CUC’s $150 credit came from $1.5M balance from previous voucher program
The Commonwealth Utilities Corp.’s $150 credit for its residential electric accounts in July came from the remaining $1.5 million balance in American Rescue Plan Act funding that the government gave to CUC for the previous voucher program.
Speaking at the Saipan and Northern Islands Legislative Delegation Judiciary and Governmental Operations Committee meeting in the House of Representatives chamber yesterday, CUC chief of administration Betty G. Terlaje said they received from the government a check for $7.5 million for the first distribution last January when the CNMI government gave $500 credit for all active electric customers.
Terlaje said the total distribution for the $500 voucher was $6 million and the remaining $1.5 million was re-allocated to the $150 credit for each residential account.
Customers can expect to see the $150 credit in this month’s CUC billings. Last June, CUC announced that they have been permitted to reallocate funds granted to CUC by the Governor’s Office to provide short term relief to the current Fuel Adjustment Charge crisis.
CUC said all active residential accounts will be credited $150 for the month of July.
At yesterday’s SNILD JGO meeting, Rep. Christina E. Sablan (D-Saipan) asked CUC executive director Gary P. Camacho what impact the $150 credit has had in terms of alleviating the burden on CUC residential customers. Camacho said he does not know how to answer that other than to say that residential customers would pay $150 less.
SNILD JGO Committee chair Sen. Edith E. DeLeon Guerrero (D-Saipan) pointed out that on Jan. 13, 2022, it was published that 12,682 electric accounts have received a credit of $500 each, which totals $6 million. DeLeon Guerrero asked whether CUC did receive only $6 million or the entire $7.5 million of ARPA funds for those $500 vouchers.
“If $7.5 million was received, what was done to the remaining $1.5 million? Will it fund the $150 voucher set to come out in July 2022?” the senator asked.
Terlaje agreed that DeLeon Guerrero’s assumption is correct.

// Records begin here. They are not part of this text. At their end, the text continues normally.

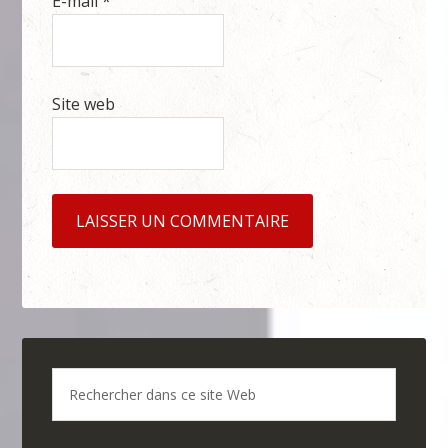
E-mail
*
Site web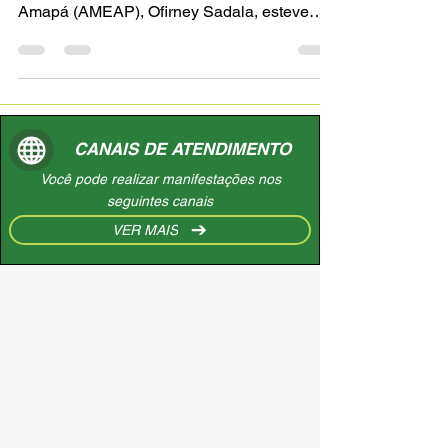
Associação dos Municípios do Estado do
Amapá (AMEAP), Ofirney Sadala, esteve
reunido com o...
CANAIS DE ATENDIMENTO
Você pode realizar manifestações nos
seguintes canais
VER MAIS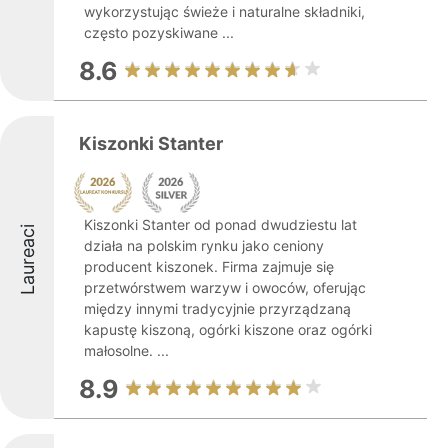
wykorzystując świeże i naturalne składniki,
często pozyskiwane ...
8.6
Kiszonki Stanter
Kiszonki Stanter od ponad dwudziestu lat
Laureaci
działa na polskim rynku jako ceniony
producent kiszonek. Firma zajmuje się
przetwórstwem warzyw i owoców, oferując
między innymi tradycyjnie przyrządzaną
kapustę kiszoną, ogórki kiszone oraz ogórki
małosolne. ...
8.9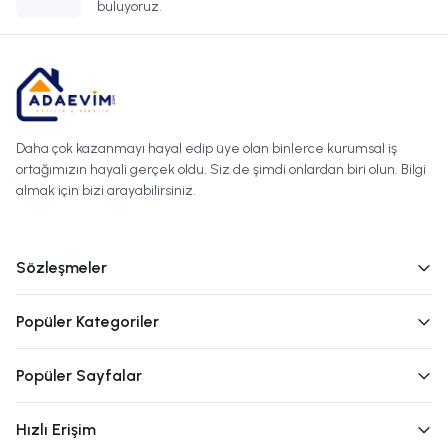
buluyoruz.
Daha çok kazanmayı hayal edip üye olan binlerce kurumsal iş
ortağımızın hayali gerçek oldu. Siz de şimdi onlardan biri olun. Bilgi
almak için bizi arayabilirsiniz.
Sözleşmeler
Popüler Kategoriler
Popüler Sayfalar
Hızlı Erişim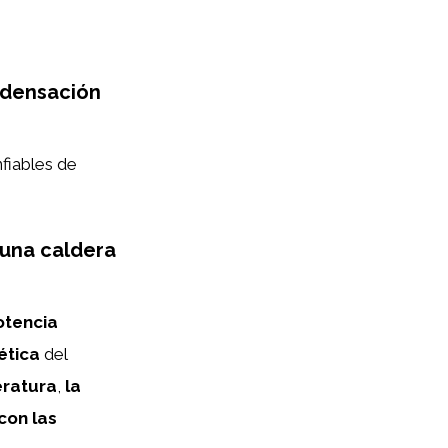
ndensación
fiables de
 una caldera
otencia
ética
del
eratura
,
la
con las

Sablan then asked for updates on how many customers have been disconnected since the rates, or the Fuel Adjustment Charge, went up in May and June. Terlaje said she does not have the number that day as disconnections occur daily.
Terlaje said customers were allowed to use local stimulus funds for their reconnection fees and deposits or whatever they needed to get their power back.
“So I think we have a slight increase in the account of customers as opposed to disconnections,” she said.
Sablan urged CUC to explain the FAC in layman’s term as many people don’t understand its computation.